Few today are trained in the psychoanalytic traditions. I count myself as one of the lucky ones. It remains in my mind one of the greatest teaching tools but could not compete with some of the modern therapies in consideration of cost and efficiency of behavior change. It still has great merit and the changes that occur are often superior over time to the quicker solutions. What interested me in the process was that understanding myself through therapy I observed "my reaction" to a patient as much as what the patient was doing or saying. With experience, especially now having treated thousands of people, especially the dangerously insane, the personality disorders and sometimes really ghastly disturbed individuals with the roughest edges, I'm fascinated by when and why a person "irritates" me or "triggers" a thought or emotion or memory.

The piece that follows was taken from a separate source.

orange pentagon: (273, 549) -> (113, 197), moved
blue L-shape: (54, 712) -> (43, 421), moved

Trained in the use of story telling to get around anti authority defences I react to the 'trigger' by sharing a story parallel to the experience. Because of the 'process' factors I'm talking about 'us' rather than me and not surprisingly the person 'gets it' days or weeks later when the 'insight' blossoms, the seed having been planted. But to do this I've had to spend a lot of time in therapy and reflecting on my own humanity. Indeed it's hard to be judgemental when one looks closely benath the layers of the onion skin and realizes 'there but for the grace of God' go I. Empathy is indeed about the common connections through experience and it's so much deeper than the 'sympathy' that so often holds us back.

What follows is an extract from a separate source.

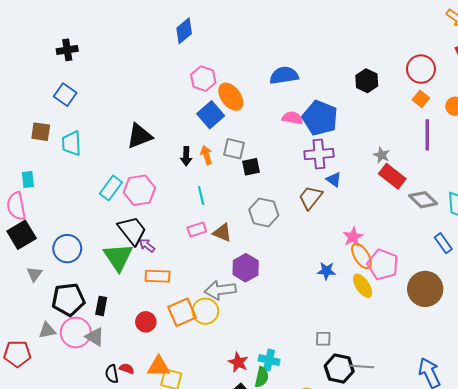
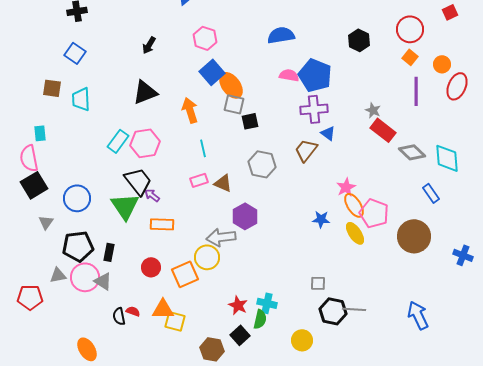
orange ellipse: (231, 97) -> (231, 85), moved
orange arrow: (206, 155) -> (190, 110), moved, size x1.4
black arrow: (186, 156) -> (149, 45), moved, turned 30
orange square: (182, 312) -> (185, 274), moved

It was once said of me in a hospital I worked, "the doctor doesn't tolerate fools well unless they are his patients." The truth in my life is that I expected my co workers and my superiors to be less insane or sick than my patients or me and that just doesn't happen to be the truth. My expectations (very unrealistic given the history of destruction by leaders and institutions and countries) has created for me a lot of resentments. Resentments are best described as "taking poison and waiting for the other guy to die."

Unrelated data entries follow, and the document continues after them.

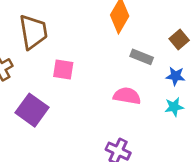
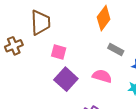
purple square: (32, 110) -> (66, 79), moved

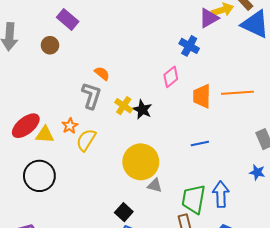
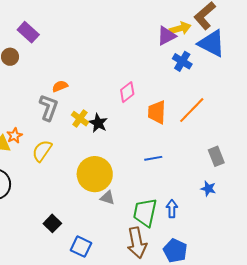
blue cross: (189, 46) -> (182, 61), moved
orange semicircle: (102, 73) -> (60, 86), turned -63
orange line: (237, 93) -> (192, 110), turned -44
orange star: (70, 126) -> (14, 136), moved
blue arrow: (221, 194) -> (172, 209), size x0.7
black square: (124, 212) -> (52, 223), moved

I find only with age, and that's sad in many ways, do I have the 'empathy' for my superiors and co workers that I lacked when younger. Increasingly I try to rotate the picture and drop the "up down" scale and see things on their 'side' so that I get a more 'planar' rather than 'linear' take on things. It's a real eye opener. Recently I realized that an academic colleague who sits higher in the conventional totem pole paid dearly in his life for the priviledge of that position. I've had a life of adventure and learned many skills while he was completely dominated by living the politics of what Hesse might well have called the "glass bead game". We make choices and when we envy another person their position or wealth or whatever we forget that we may well have taken a 'road less travelled' , starting out on it long ago. I certainly opted for spirituality and learning over amassing wealth, adventure and travel over hoarding and position power. I found the life of a millionaire stifling in so many ways compared to being " free man in paris." What I wonder about now is the 'baggage' of character defects and these traits that served when I was younger, how I'm going to let go of them now that I'm older. I remember as a kid I handled bullies but fighting back and hospitalized several with punches and kicks but that is not going to serve me well if I one day end up in assisted living or a nursing home. I'm not about to roundhouse on the next guy who bullies me but even 'saber rattling' lacks luster now. Living and letting live is it's own kind of skill. My academic friend has certain skills I admire even though I usually think him a pretentious deceitful toady. I pride myself on much more 'practical' and "pragmatic skills" like fixing my diesel heater last night, sailing solo across oceans, that sort of thing.

Righteous anger just doesn't seem to be one of those things that has a lot of 'stock life'. I wouldn't want to let it go but I really have to be careful with how long I hold onto and how much I keep in the cupboards. It does tend to attract a rodents.